--- Description of the task ---
Could you return all of the entries below exactly, minus the pictures?

▬▬▬▬▬▬

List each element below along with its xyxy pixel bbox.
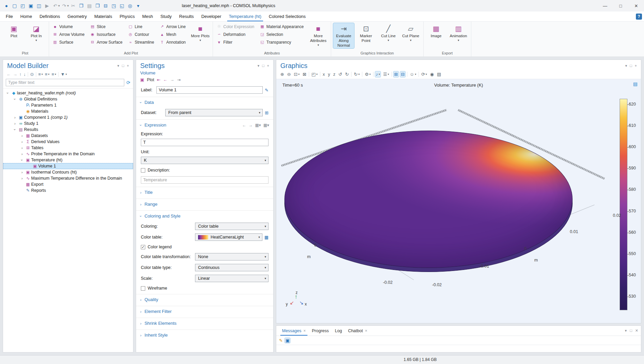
panel-float-icon[interactable]: □ [630,328,632,333]
previous-plot-icon[interactable]: ← [163,77,168,82]
section-shrink-elements[interactable]: › Shrink Elements [136,318,273,328]
section-element-filter[interactable]: › Element Filter [136,306,273,316]
tree-item-global-definitions[interactable]: ›⊛Global Definitions [3,96,133,102]
refresh-icon[interactable]: ↻▾ [353,71,360,77]
animation-button[interactable]: ▥Animation▾ [448,23,469,43]
customize-toolbar-icon[interactable]: ▾ [134,2,142,10]
menu-tab-home[interactable]: Home [17,12,36,21]
save-icon[interactable]: ▣ [27,2,35,10]
clear-selection-icon[interactable]: ◱ [118,2,126,10]
run-icon[interactable]: ▶ [43,2,51,10]
image-button[interactable]: ▦Image [426,23,447,39]
filter-input[interactable] [6,79,124,86]
streamline-button[interactable]: ≈Streamline [127,39,155,46]
last-plot-icon[interactable]: ⇥ [177,77,180,82]
color-table-list-icon[interactable]: ▦ [264,235,269,240]
arrow-surface-button[interactable]: ⊟Arrow Surface [89,39,124,46]
plot-in-button[interactable]: ◪Plot In▾ [26,23,47,43]
filter-icon[interactable]: ▼▾ [61,72,67,77]
first-plot-icon[interactable]: ⇤ [157,77,160,82]
slice-button[interactable]: ▤Slice [89,23,124,30]
tab-log[interactable]: Log [332,326,345,336]
scale-select[interactable]: Linear ▾ [195,275,269,282]
scene-settings-icon[interactable]: ⚙▾ [364,71,371,77]
next-expression-icon[interactable]: → [249,123,253,128]
panel-float-icon[interactable]: □ [630,64,632,68]
menu-tab-study[interactable]: Study [157,12,175,21]
dataset-select[interactable]: From parent ▾ [165,109,263,116]
tree-item-component-1[interactable]: ›▣Component 1(comp 1) [3,114,133,120]
zoom-out-icon[interactable]: ⊖ [286,71,292,77]
add-expression-icon[interactable]: ▦▾ [263,123,269,128]
deformation-button[interactable]: ∽Deformation [215,31,255,38]
expression-input[interactable] [141,139,269,146]
panel-float-icon[interactable]: □ [262,64,264,68]
print-icon[interactable]: ▤ [436,71,442,77]
chevron-down-icon[interactable]: ▾ [67,4,69,7]
tree-expander-icon[interactable]: › [19,170,25,174]
tree-item-parameters-1[interactable]: PᵢParameters 1 [3,102,133,108]
tree-expander-icon[interactable]: › [12,115,18,119]
description-checkbox[interactable] [141,168,145,173]
material-appearance-button[interactable]: ▦Material Appearance [258,23,305,30]
select-box-icon[interactable]: ◳ [110,2,117,10]
tree-expander-icon[interactable]: › [19,152,25,156]
tree-item-datasets[interactable]: ›▦Datasets [3,133,133,139]
section-inherit-style[interactable]: › Inherit Style [136,329,273,340]
tree-expander-icon[interactable]: › [12,97,18,101]
tree-expander-icon[interactable]: › [5,91,10,95]
contour-button[interactable]: ◎Contour [127,31,155,38]
coloring-select[interactable]: Color table ▾ [195,223,269,230]
surface-button[interactable]: ▥Surface [51,39,86,46]
save-as-icon[interactable]: ◫ [35,2,43,10]
filter-button[interactable]: ▼Filter [215,39,255,46]
update-icon[interactable]: ⟳▾ [421,71,428,77]
snapshot-icon[interactable]: ◉ [429,71,434,77]
tree-expander-icon[interactable]: › [19,134,25,138]
move-down-icon[interactable]: ↓ [24,72,26,77]
plot-button[interactable]: ▣Plot [3,23,24,39]
arrow-volume-button[interactable]: ⊞Arrow Volume [51,31,86,38]
insert-expression-icon[interactable]: ▦▾ [255,123,261,128]
tree-item-materials[interactable]: ◉Materials [3,108,133,114]
isosurface-button[interactable]: ◉Isosurface [89,31,124,38]
annotation-button[interactable]: TAnnotation [158,39,187,46]
menu-tab-file[interactable]: File [2,12,17,21]
zoom-in-icon[interactable]: ⊕ [280,71,285,77]
tree-item-maximum-temperature-difference-in-the-domain[interactable]: ›∿Maximum Temperature Difference in the … [3,175,133,181]
panel-pin-icon[interactable]: + [635,64,637,68]
zoom-extents-icon[interactable]: ⊠ [302,71,307,77]
menu-tab-results[interactable]: Results [175,12,197,21]
graphics-canvas[interactable]: Time=60 s Volume: Temperature (K) ▤ 6206… [276,79,641,323]
find-icon[interactable]: ◎ [126,2,134,10]
tree-item-temperature-ht[interactable]: ›▣Temperature (ht) [3,157,133,163]
tab-messages[interactable]: Messages× [279,326,309,336]
tree-item-export[interactable]: ▩Export [3,181,133,187]
new-file-icon[interactable]: ▢ [11,2,18,10]
rotate-left-icon[interactable]: ↺ [338,71,343,77]
collapse-all-icon[interactable]: ≡▾ [45,72,50,77]
menu-tab-physics[interactable]: Physics [116,12,138,21]
panel-menu-icon[interactable]: ▾ [117,64,119,68]
more-plots-button[interactable]: ■More Plots▾ [190,23,211,43]
section-coloring-style[interactable]: › Coloring and Style [136,210,273,221]
show-icon[interactable]: ⊙ [30,72,34,77]
sound-icon[interactable]: ♪▾ [375,71,381,77]
arrow-line-button[interactable]: ↗Arrow Line [158,23,187,30]
duplicate-icon[interactable]: ❒ [94,2,101,10]
section-expression[interactable]: › Expression ← → ▦▾ ▦▾ [136,119,273,130]
close-icon[interactable]: × [365,328,367,333]
redo-icon[interactable]: ↷ [61,2,68,10]
marker-point-button[interactable]: ⊡Marker Point [356,23,377,44]
tree-item-tables[interactable]: ›⊞Tables [3,145,133,151]
transformation-select[interactable]: None ▾ [195,253,269,260]
section-data[interactable]: › Data [136,97,273,107]
panel-menu-icon[interactable]: ▾ [625,64,627,68]
section-quality[interactable]: › Quality [136,294,273,304]
tree-expander-icon[interactable]: › [12,121,18,126]
tree-item-results[interactable]: ›▤Results [3,127,133,133]
expand-all-icon[interactable]: ≡▾ [38,72,43,77]
axis-plot-y-icon[interactable]: y [327,71,331,77]
mesh-button[interactable]: ▲Mesh [158,31,187,38]
float-plot-icon[interactable]: ▤ [633,81,638,87]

▬▬▬▬▬▬

--- Final answer ---
List each element below along with its xyxy pixel bbox.
panel-float-icon[interactable]: □ [630,328,632,333]
previous-plot-icon[interactable]: ← [163,77,168,82]
section-shrink-elements[interactable]: › Shrink Elements [136,318,273,328]
section-element-filter[interactable]: › Element Filter [136,306,273,316]
tree-item-global-definitions[interactable]: ›⊛Global Definitions [3,96,133,102]
refresh-icon[interactable]: ↻▾ [353,71,360,77]
animation-button[interactable]: ▥Animation▾ [448,23,469,43]
customize-toolbar-icon[interactable]: ▾ [134,2,142,10]
menu-tab-home[interactable]: Home [17,12,36,21]
save-icon[interactable]: ▣ [27,2,35,10]
clear-selection-icon[interactable]: ◱ [118,2,126,10]
run-icon[interactable]: ▶ [43,2,51,10]
image-button[interactable]: ▦Image [426,23,447,39]
filter-input[interactable] [6,79,124,86]
streamline-button[interactable]: ≈Streamline [127,39,155,46]
last-plot-icon[interactable]: ⇥ [177,77,180,82]
color-table-list-icon[interactable]: ▦ [264,235,269,240]
arrow-surface-button[interactable]: ⊟Arrow Surface [89,39,124,46]
plot-in-button[interactable]: ◪Plot In▾ [26,23,47,43]
filter-icon[interactable]: ▼▾ [61,72,67,77]
first-plot-icon[interactable]: ⇤ [157,77,160,82]
slice-button[interactable]: ▤Slice [89,23,124,30]
tab-log[interactable]: Log [332,326,345,336]
scale-select[interactable]: Linear ▾ [195,275,269,282]
scene-settings-icon[interactable]: ⚙▾ [364,71,371,77]
next-expression-icon[interactable]: → [249,123,253,128]
panel-float-icon[interactable]: □ [630,64,632,68]
menu-tab-study[interactable]: Study [157,12,175,21]
dataset-select[interactable]: From parent ▾ [165,109,263,116]
tree-item-component-1[interactable]: ›▣Component 1(comp 1) [3,114,133,120]
zoom-out-icon[interactable]: ⊖ [286,71,292,77]
add-expression-icon[interactable]: ▦▾ [263,123,269,128]
deformation-button[interactable]: ∽Deformation [215,31,255,38]
expression-input[interactable] [141,139,269,146]
panel-float-icon[interactable]: □ [262,64,264,68]
print-icon[interactable]: ▤ [436,71,442,77]
chevron-down-icon[interactable]: ▾ [67,4,69,7]
tree-expander-icon[interactable]: › [19,170,25,174]
tree-item-parameters-1[interactable]: PᵢParameters 1 [3,102,133,108]
tree-expander-icon[interactable]: › [12,115,18,119]
description-checkbox[interactable] [141,168,145,173]
material-appearance-button[interactable]: ▦Material Appearance [258,23,305,30]
select-box-icon[interactable]: ◳ [110,2,117,10]
tree-expander-icon[interactable]: › [19,152,25,156]
tree-item-datasets[interactable]: ›▦Datasets [3,133,133,139]
section-inherit-style[interactable]: › Inherit Style [136,329,273,340]
tree-expander-icon[interactable]: › [12,97,18,101]
tree-expander-icon[interactable]: › [5,91,10,95]
contour-button[interactable]: ◎Contour [127,31,155,38]
coloring-select[interactable]: Color table ▾ [195,223,269,230]
surface-button[interactable]: ▥Surface [51,39,86,46]
save-as-icon[interactable]: ◫ [35,2,43,10]
filter-button[interactable]: ▼Filter [215,39,255,46]
update-icon[interactable]: ⟳▾ [421,71,428,77]
snapshot-icon[interactable]: ◉ [429,71,434,77]
tree-expander-icon[interactable]: › [19,134,25,138]
move-down-icon[interactable]: ↓ [24,72,26,77]
plot-button[interactable]: ▣Plot [3,23,24,39]
arrow-volume-button[interactable]: ⊞Arrow Volume [51,31,86,38]
insert-expression-icon[interactable]: ▦▾ [255,123,261,128]
tree-item-materials[interactable]: ◉Materials [3,108,133,114]
isosurface-button[interactable]: ◉Isosurface [89,31,124,38]
annotation-button[interactable]: TAnnotation [158,39,187,46]
menu-tab-file[interactable]: File [2,12,17,21]
zoom-in-icon[interactable]: ⊕ [280,71,285,77]
tree-item-maximum-temperature-difference-in-the-domain[interactable]: ›∿Maximum Temperature Difference in the … [3,175,133,181]
panel-pin-icon[interactable]: + [635,64,637,68]
zoom-extents-icon[interactable]: ⊠ [302,71,307,77]
menu-tab-results[interactable]: Results [175,12,197,21]
graphics-canvas[interactable]: Time=60 s Volume: Temperature (K) ▤ 6206… [276,79,641,323]
find-icon[interactable]: ◎ [126,2,134,10]
tree-item-temperature-ht[interactable]: ›▣Temperature (ht) [3,157,133,163]
tab-messages[interactable]: Messages× [279,326,309,336]
tree-item-export[interactable]: ▩Export [3,181,133,187]
new-file-icon[interactable]: ▢ [11,2,18,10]
rotate-left-icon[interactable]: ↺ [338,71,343,77]
collapse-all-icon[interactable]: ≡▾ [45,72,50,77]
menu-tab-physics[interactable]: Physics [116,12,138,21]
panel-menu-icon[interactable]: ▾ [117,64,119,68]
more-plots-button[interactable]: ■More Plots▾ [190,23,211,43]
section-coloring-style[interactable]: › Coloring and Style [136,210,273,221]
show-icon[interactable]: ⊙ [30,72,34,77]
sound-icon[interactable]: ♪▾ [375,71,381,77]
arrow-line-button[interactable]: ↗Arrow Line [158,23,187,30]
duplicate-icon[interactable]: ❒ [94,2,101,10]
section-expression[interactable]: › Expression ← → ▦▾ ▦▾ [136,119,273,130]
close-icon[interactable]: × [365,328,367,333]
redo-icon[interactable]: ↷ [61,2,68,10]
marker-point-button[interactable]: ⊡Marker Point [356,23,377,44]
tree-item-tables[interactable]: ›⊞Tables [3,145,133,151]
transformation-select[interactable]: None ▾ [195,253,269,260]
section-data[interactable]: › Data [136,97,273,107]
panel-menu-icon[interactable]: ▾ [625,64,627,68]
section-quality[interactable]: › Quality [136,294,273,304]
tree-expander-icon[interactable]: › [12,121,18,126]
tree-item-results[interactable]: ›▤Results [3,127,133,133]
expand-all-icon[interactable]: ≡▾ [38,72,43,77]
axis-plot-y-icon[interactable]: y [327,71,331,77]
mesh-button[interactable]: ▲Mesh [158,31,187,38]
float-plot-icon[interactable]: ▤ [633,81,638,87]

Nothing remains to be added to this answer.